Prof. Dr. Volker von Loewenich 26.01.201018:24 Uhr

Arzthelferinnen zu Ärztinnen machen?

Was braucht ein guter Arzt / eine gute Ärztin? Neben einer Roßnatur vorallem eine gute naturwissenschaftliche Schulung und Training im analytischen Denken, wie es u.a. durch Mathematik, Physik und das Studium von Sprachen, vorzugsweise alten, erworben werden kann. Arzthelferinnen sind in dieser Hinsicht noch weitaus weniger geschult als Pflegerinnen. Medizin ist intellektuell viel anspruchsvoller, als dies zu oft gesehen wird. Wenn man selbst einmal auf der anderen Seite sitzt, dann lernt man hervorragende Kollegen/innen kennen und leider auch solche, die für ihren Beruf ganz einfach zu dumm und zu denkunwillig sind, die statt verbissen nach der richtigen Diagnose zu suchen irgend etwas machen, z.B. Homöopathika verordnen und damit beim Publikum zum Teil auch noch gut ankommen. Barfußärzte dieser Arzt zu vermehren kann und darf keine Lösung sein. Wenn die eine oder andere Arzthelferin wirklich sehr gut ist, dann schafft sie es auch, die übliche Ochsentour über das Abitur zu gehen. Es ist erschreckend, wie ignorant-aktionistisch hier Politiker vorgehen. Vielleicht ist der Beruf des Politikers auch wesentlich anspruchsvoller als oft realisiert.
Prof. Dr.med. Volker v. Loewenich, Frankfurt a.M.

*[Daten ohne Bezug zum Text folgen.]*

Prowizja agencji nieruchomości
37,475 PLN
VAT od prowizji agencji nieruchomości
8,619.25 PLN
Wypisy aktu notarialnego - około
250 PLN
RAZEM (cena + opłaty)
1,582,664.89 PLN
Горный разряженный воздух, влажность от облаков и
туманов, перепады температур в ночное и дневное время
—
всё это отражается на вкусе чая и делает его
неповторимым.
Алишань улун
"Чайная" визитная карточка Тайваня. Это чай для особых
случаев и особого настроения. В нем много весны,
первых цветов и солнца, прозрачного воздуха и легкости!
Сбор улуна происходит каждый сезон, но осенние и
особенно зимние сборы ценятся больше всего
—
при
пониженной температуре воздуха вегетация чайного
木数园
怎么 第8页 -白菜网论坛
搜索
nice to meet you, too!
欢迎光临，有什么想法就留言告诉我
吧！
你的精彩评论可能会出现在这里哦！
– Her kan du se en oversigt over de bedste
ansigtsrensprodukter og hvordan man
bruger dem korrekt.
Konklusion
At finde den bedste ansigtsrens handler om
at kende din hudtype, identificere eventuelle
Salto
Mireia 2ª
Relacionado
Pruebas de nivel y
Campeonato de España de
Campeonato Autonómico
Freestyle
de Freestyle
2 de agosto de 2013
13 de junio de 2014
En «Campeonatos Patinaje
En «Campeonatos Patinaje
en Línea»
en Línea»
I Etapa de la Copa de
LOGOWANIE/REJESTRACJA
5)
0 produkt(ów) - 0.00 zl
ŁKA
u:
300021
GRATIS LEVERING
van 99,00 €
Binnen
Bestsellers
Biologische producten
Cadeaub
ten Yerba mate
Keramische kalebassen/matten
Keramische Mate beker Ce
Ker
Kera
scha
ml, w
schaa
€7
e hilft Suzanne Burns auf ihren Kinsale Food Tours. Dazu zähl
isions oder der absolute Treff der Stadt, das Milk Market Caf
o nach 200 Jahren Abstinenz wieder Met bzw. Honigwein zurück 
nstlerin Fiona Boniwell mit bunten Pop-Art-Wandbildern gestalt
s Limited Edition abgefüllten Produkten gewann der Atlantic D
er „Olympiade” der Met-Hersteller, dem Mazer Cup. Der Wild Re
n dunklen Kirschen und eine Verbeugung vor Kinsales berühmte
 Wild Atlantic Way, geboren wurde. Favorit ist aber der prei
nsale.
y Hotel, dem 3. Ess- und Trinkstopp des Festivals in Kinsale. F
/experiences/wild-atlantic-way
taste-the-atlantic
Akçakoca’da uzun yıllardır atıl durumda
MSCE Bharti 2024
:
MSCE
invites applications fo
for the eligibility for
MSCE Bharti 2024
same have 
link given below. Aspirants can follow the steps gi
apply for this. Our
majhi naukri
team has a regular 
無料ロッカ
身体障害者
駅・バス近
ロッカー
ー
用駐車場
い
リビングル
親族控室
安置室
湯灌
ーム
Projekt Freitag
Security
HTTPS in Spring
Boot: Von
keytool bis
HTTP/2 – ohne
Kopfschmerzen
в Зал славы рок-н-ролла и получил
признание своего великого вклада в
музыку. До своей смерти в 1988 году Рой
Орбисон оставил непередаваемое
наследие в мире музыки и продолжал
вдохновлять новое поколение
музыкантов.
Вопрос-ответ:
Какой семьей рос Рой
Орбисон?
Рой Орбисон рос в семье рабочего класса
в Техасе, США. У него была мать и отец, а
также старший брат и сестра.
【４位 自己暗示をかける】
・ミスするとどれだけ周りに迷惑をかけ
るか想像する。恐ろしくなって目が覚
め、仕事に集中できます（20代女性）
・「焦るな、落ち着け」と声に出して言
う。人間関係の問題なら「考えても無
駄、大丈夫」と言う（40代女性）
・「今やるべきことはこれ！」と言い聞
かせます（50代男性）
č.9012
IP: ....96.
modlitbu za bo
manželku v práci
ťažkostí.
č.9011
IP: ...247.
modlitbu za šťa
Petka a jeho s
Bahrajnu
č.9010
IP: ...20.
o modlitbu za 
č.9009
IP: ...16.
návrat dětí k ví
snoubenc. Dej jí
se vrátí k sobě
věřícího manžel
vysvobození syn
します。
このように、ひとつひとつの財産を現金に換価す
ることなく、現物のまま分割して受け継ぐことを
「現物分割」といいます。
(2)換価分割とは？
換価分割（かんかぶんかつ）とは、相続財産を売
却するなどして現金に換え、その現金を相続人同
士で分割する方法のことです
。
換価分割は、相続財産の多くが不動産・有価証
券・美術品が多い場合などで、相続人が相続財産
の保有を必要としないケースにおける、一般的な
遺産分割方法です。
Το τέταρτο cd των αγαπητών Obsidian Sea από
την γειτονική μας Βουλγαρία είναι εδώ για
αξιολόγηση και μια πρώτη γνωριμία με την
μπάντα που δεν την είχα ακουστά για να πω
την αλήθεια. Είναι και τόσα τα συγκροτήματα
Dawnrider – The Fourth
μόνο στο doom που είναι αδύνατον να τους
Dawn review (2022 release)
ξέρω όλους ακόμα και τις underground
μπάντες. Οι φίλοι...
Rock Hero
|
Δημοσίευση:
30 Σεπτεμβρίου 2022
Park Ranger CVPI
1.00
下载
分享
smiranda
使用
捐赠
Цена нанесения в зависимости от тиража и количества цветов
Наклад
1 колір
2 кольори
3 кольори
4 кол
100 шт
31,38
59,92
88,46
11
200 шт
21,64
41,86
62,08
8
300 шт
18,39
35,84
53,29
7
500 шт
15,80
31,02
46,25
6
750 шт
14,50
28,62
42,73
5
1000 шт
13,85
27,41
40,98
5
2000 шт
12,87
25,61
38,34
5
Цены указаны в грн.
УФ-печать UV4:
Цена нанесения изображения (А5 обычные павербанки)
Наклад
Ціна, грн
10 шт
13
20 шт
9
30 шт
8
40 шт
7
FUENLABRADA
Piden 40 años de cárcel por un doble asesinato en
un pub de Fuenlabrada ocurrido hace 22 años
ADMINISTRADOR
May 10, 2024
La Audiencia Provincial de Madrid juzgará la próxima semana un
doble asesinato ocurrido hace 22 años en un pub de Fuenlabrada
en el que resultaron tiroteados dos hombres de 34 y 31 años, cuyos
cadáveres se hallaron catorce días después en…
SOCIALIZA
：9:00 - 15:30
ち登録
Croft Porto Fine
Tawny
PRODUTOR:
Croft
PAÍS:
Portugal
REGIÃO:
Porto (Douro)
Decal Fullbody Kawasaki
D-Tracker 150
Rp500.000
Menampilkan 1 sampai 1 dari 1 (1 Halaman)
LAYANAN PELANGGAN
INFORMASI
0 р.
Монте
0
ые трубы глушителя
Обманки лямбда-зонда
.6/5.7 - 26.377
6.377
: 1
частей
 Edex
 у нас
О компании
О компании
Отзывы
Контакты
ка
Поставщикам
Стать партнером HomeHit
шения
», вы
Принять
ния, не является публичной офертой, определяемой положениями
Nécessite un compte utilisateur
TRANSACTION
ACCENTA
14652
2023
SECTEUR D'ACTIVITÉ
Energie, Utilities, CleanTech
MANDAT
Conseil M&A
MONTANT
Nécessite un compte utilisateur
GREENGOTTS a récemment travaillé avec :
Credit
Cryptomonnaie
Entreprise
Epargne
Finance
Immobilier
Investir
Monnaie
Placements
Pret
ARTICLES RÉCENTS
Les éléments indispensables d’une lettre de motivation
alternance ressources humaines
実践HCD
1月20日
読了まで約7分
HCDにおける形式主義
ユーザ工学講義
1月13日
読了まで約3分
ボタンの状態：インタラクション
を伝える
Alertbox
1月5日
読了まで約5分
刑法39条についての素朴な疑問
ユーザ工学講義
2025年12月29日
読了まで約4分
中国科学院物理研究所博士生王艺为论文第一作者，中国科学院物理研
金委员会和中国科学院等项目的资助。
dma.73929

Dr. Christoph Helbich 26.01.201016:45 Uhr

Armes Deutschland!

Warum haben wir Ärzte uns denn durch 13 Jahre Schule incl. Abitur als Nachweis der Allgemeinen Hochschulreife durchbeissen müssen, wenn jetzt Quali + 3 Jahre als Arzthelfer/in auch schon reichen? Der Qualitätsanspruch sinkt mit den politischen Gegebenheiten! Es steht doch jedem frei,das Abi nachzuholen - auch als Arzthelfer/in!
Wenn wirkliches Berufsinteresse da ist, wird diese Hürde auch genommen werden. - Aber vielleicht ist ja eine qualitative Verwässerung politisch so gewollt? Mediziner light, Batchelor Studiengänge, MVZs, am besten in Trägerschaft der GKV, Ärzte nur noch als Handlanger der Versicherungswirtschaft - dazu braucht man wohl Stimmvieh, das geködert werden muß!!
Ich habe vor jeder/m fähigen Arzthelfer/in hohen Respekt, aber es muß eine allgemeine Zugangsvoraussetzung erfüllt sein - und wenn er/sie wirklich fähig ist, dann wird er/sie diese auch leicht erfüllen! (Ich kenne mehrere erfolgreiche Beispiele in meiner Umgebung!)
Eine Anrechnung der Ausbildung auf Wartezeiten, Praktika oder Famulaturen - das fände ich gut und angemessen, ... aber eine Aufweichung der Zugangskriterien ... nein Danke!